Required action — Start at the line with "Cukup ko dalam mimpi, kini dan nanti" in the records below, stop at the line with "Sa dekati selingkuhan", and return every line in that span exactly, the two end lines included.

-- Opening Marker --

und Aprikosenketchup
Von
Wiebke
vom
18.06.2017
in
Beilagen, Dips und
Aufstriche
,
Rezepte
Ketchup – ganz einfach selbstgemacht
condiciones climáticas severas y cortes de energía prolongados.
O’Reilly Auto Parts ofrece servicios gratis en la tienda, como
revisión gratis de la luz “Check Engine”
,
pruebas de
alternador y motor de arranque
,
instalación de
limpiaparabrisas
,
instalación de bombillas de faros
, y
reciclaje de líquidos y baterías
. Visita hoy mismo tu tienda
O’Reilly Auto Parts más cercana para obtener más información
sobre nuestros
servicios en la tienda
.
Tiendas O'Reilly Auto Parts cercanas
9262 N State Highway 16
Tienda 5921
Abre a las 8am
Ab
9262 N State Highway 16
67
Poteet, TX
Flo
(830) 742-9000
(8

-- Closing Marker --
-- Opening Marker --

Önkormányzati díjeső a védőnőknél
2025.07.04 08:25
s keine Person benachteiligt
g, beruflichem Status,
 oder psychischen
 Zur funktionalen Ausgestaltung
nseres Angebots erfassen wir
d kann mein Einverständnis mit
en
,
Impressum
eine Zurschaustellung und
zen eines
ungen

-- Closing Marker --
-- Opening Marker --

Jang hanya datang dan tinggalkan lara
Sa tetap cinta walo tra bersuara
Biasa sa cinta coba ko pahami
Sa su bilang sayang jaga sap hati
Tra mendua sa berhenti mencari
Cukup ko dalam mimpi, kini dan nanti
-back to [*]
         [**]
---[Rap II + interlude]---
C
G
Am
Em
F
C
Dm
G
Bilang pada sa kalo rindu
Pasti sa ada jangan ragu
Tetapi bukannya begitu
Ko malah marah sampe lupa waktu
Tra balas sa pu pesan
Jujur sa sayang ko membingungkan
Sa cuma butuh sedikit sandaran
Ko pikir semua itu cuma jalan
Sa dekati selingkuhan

-- Closing Marker --

Task answer —
Cukup ko dalam mimpi, kini dan nanti
-back to [*]
         [**]
---[Rap II + interlude]---
C
G
Am
Em
F
C
Dm
G
Bilang pada sa kalo rindu
Pasti sa ada jangan ragu
Tetapi bukannya begitu
Ko malah marah sampe lupa waktu
Tra balas sa pu pesan
Jujur sa sayang ko membingungkan
Sa cuma butuh sedikit sandaran
Ko pikir semua itu cuma jalan
Sa dekati selingkuhan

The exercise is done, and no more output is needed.